→ **What to do**
Copy out each line of the entries below in which the string "juillet" appears.

→ **Data shown**
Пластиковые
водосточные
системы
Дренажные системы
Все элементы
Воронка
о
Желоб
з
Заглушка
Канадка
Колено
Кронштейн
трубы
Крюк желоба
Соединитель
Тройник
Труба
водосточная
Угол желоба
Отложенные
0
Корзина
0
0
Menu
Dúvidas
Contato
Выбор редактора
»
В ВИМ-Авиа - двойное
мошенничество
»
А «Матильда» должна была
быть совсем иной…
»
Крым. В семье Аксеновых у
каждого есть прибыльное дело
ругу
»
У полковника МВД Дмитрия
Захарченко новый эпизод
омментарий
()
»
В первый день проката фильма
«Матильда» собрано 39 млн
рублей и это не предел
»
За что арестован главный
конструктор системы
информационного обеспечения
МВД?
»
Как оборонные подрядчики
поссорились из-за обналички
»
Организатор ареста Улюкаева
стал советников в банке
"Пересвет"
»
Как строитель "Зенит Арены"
* * *
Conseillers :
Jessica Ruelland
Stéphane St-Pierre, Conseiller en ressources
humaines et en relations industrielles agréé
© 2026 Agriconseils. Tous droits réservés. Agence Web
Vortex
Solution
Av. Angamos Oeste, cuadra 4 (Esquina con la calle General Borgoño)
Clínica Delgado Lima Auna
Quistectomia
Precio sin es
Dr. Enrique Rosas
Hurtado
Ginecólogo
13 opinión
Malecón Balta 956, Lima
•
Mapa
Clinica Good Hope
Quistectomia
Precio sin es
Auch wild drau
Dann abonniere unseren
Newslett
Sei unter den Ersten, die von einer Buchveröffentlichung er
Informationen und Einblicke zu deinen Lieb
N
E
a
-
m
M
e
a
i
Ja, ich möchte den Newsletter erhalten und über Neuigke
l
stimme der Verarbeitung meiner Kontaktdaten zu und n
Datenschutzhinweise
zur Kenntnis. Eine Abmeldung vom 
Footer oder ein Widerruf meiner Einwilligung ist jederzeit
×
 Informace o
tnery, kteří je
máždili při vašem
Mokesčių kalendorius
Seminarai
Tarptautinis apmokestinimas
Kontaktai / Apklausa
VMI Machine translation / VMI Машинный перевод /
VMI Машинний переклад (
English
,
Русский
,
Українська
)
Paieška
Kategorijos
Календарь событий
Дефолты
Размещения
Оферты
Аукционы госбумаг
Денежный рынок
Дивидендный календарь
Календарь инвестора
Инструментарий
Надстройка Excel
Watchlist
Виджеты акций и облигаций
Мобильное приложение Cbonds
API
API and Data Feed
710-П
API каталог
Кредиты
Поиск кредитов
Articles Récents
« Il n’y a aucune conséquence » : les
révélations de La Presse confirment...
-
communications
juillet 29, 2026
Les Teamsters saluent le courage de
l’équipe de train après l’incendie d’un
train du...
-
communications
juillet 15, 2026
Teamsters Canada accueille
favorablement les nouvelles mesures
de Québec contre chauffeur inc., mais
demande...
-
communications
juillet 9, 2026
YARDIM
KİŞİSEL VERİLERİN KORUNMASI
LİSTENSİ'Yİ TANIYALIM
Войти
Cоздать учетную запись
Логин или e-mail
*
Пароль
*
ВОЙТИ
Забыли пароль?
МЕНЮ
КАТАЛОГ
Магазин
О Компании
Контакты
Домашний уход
==
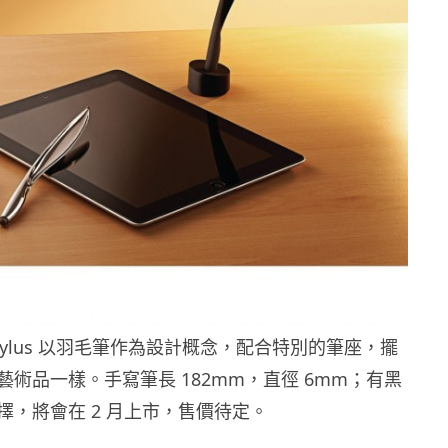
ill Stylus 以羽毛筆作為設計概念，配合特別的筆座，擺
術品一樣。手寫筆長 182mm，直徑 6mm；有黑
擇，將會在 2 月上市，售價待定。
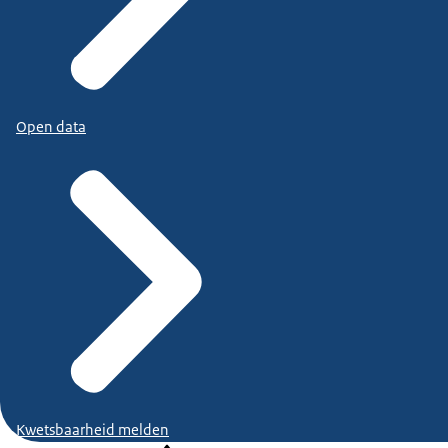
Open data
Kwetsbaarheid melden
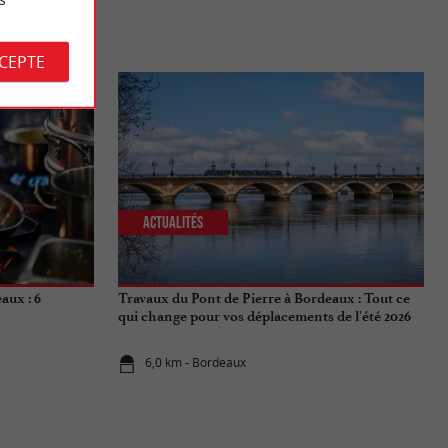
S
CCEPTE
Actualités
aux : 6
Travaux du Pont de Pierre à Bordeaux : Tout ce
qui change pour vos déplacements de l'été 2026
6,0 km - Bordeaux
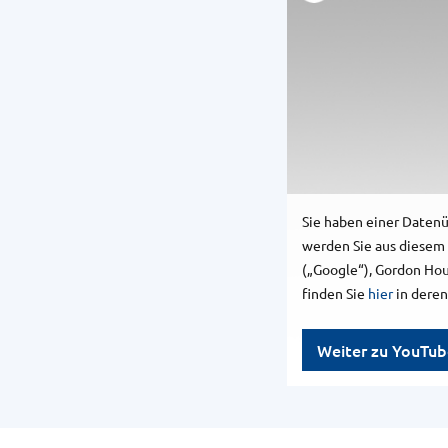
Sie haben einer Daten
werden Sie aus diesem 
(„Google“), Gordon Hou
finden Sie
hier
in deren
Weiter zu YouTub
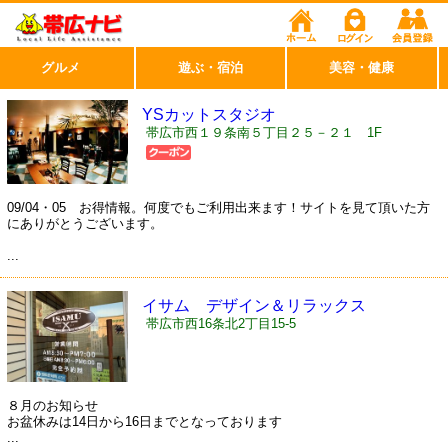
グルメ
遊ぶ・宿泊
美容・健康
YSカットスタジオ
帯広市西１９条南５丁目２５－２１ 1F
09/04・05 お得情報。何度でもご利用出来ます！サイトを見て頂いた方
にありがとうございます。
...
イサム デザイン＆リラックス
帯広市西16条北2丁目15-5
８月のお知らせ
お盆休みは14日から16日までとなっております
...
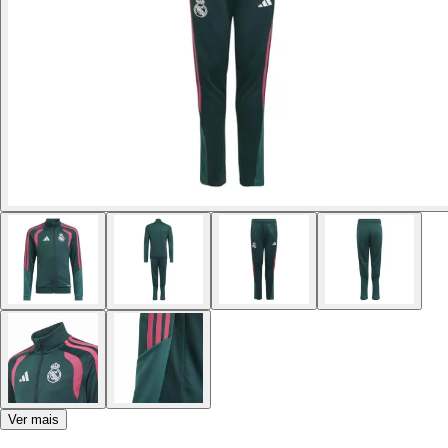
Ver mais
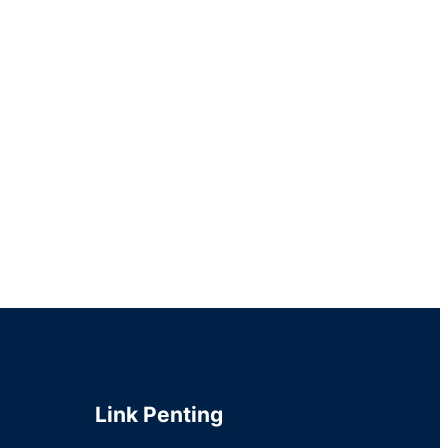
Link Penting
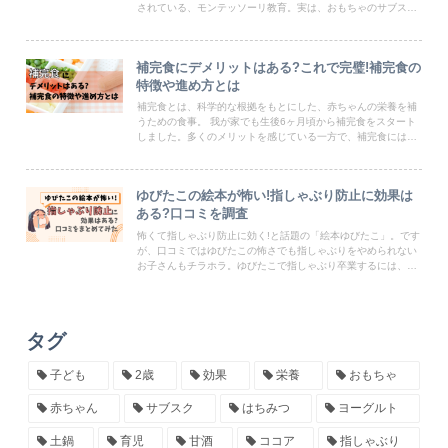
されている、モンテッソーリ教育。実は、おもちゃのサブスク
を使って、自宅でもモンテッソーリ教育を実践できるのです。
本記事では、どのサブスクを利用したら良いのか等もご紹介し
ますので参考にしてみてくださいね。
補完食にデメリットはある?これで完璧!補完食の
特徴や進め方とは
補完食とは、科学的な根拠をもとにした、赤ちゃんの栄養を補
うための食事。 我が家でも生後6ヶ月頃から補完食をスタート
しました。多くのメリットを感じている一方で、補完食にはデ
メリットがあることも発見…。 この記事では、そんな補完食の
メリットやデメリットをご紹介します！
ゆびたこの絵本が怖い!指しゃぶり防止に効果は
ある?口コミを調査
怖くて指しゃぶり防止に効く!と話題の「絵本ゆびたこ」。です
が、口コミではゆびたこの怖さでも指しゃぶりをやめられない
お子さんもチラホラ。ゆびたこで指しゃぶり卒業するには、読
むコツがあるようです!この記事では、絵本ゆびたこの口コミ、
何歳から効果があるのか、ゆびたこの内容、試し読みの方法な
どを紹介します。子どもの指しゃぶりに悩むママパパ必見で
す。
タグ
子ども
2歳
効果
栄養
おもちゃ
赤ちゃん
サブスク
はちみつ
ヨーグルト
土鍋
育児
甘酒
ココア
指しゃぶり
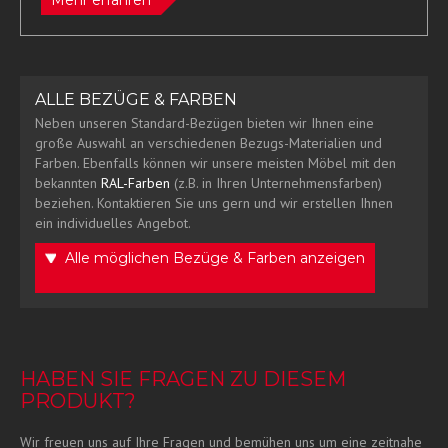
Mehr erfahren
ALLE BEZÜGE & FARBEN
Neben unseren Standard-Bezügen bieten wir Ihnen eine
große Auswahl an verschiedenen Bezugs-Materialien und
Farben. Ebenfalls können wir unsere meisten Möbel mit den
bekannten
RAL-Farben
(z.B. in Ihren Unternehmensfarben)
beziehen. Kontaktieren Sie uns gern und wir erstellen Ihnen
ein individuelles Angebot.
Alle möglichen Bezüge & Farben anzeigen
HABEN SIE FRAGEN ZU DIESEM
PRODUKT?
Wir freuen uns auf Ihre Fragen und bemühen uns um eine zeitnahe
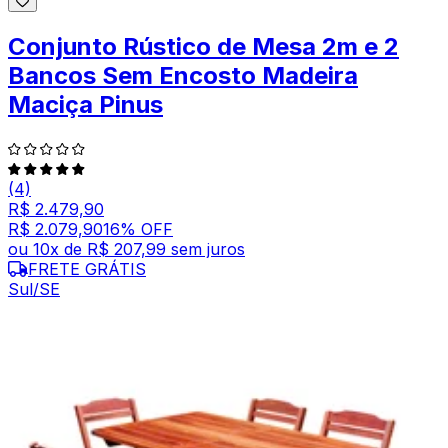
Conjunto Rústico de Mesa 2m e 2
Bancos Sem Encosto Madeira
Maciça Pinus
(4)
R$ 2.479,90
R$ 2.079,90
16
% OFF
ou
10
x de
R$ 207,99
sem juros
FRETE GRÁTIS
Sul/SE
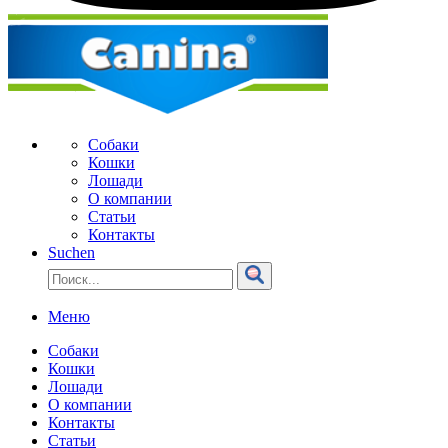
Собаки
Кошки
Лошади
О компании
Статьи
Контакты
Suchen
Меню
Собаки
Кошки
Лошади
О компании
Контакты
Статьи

→ **Output of the task**
juillet 29, 2026
juillet 15, 2026
juillet 9, 2026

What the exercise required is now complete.